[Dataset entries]
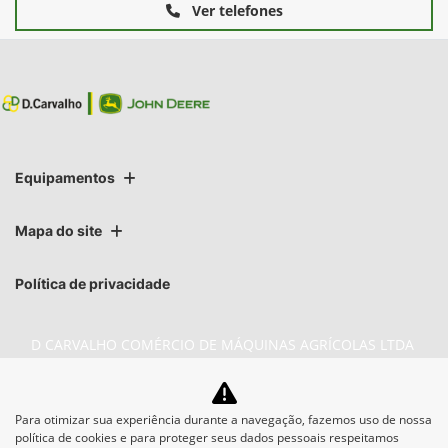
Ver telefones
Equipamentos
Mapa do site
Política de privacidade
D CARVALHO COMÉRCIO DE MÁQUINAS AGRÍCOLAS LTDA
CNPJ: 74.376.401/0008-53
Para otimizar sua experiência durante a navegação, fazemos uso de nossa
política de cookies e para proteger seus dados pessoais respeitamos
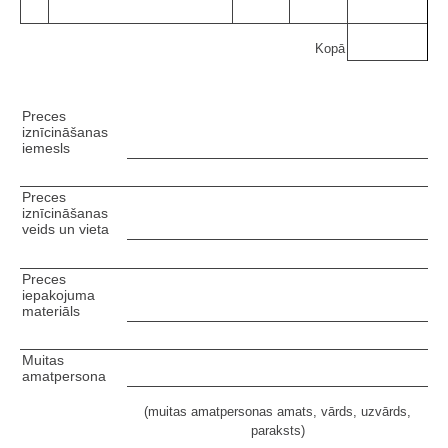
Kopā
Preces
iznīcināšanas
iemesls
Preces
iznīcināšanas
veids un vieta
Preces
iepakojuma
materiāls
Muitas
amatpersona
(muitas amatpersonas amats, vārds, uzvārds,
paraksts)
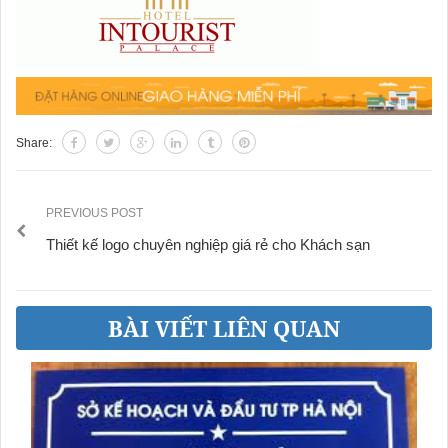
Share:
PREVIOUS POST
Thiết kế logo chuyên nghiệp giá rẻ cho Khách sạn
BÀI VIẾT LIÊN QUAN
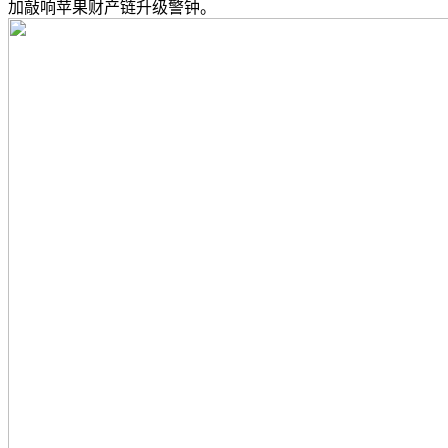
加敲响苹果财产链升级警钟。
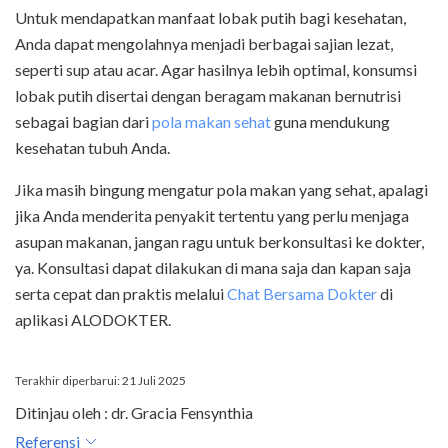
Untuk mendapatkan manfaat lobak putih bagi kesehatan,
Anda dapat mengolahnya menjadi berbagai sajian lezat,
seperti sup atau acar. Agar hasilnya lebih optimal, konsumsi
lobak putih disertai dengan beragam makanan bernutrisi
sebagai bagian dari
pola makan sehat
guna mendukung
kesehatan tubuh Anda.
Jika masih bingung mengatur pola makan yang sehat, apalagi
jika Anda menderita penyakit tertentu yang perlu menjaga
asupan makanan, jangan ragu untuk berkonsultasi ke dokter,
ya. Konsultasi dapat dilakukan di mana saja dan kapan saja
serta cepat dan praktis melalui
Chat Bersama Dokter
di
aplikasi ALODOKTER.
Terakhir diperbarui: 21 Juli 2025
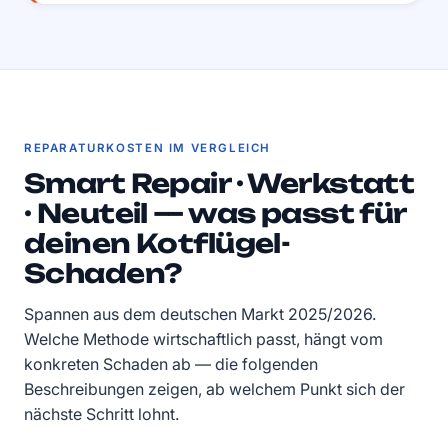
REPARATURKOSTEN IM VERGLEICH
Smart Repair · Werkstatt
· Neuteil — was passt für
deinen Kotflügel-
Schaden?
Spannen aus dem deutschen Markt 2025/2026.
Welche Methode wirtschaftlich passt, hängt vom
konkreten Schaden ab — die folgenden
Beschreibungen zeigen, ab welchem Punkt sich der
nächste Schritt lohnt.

About this task
Please transcribe the entries exactly, omitting the images.

Solution
Ver telefones
Equipamentos
Mapa do site
Política de privacidade
D CARVALHO COMÉRCIO DE MÁQUINAS AGRÍCOLAS LTDA
CNPJ: 74.376.401/0008-53
Para otimizar sua experiência durante a navegação, fazemos uso de nossa
política de cookies e para proteger seus dados pessoais respeitamos
Kopā
Preces
iznīcināšanas
iemesls
Preces
iznīcināšanas
veids un vieta
Preces
iepakojuma
materiāls
Muitas
amatpersona
(muitas amatpersonas amats, vārds, uzvārds,
paraksts)
Share:
PREVIOUS POST
Thiết kế logo chuyên nghiệp giá rẻ cho Khách sạn
BÀI VIẾT LIÊN QUAN
加敲响苹果财产链升级警钟。
Untuk mendapatkan manfaat lobak putih bagi kesehatan,
Anda dapat mengolahnya menjadi berbagai sajian lezat,
seperti sup atau acar. Agar hasilnya lebih optimal, konsumsi
lobak putih disertai dengan beragam makanan bernutrisi
sebagai bagian dari
pola makan sehat
guna mendukung
kesehatan tubuh Anda.
Jika masih bingung mengatur pola makan yang sehat, apalagi
jika Anda menderita penyakit tertentu yang perlu menjaga
asupan makanan, jangan ragu untuk berkonsultasi ke dokter,
ya. Konsultasi dapat dilakukan di mana saja dan kapan saja
serta cepat dan praktis melalui
Chat Bersama Dokter
di
aplikasi ALODOKTER.
Terakhir diperbarui: 21 Juli 2025
REPARATURKOSTEN IM VERGLEICH
Smart Repair · Werkstatt
· Neuteil — was passt für
deinen Kotflügel-
Schaden?
Spannen aus dem deutschen Markt 2025/2026.
Welche Methode wirtschaftlich passt, hängt vom
konkreten Schaden ab — die folgenden
Beschreibungen zeigen, ab welchem Punkt sich der
nächste Schritt lohnt.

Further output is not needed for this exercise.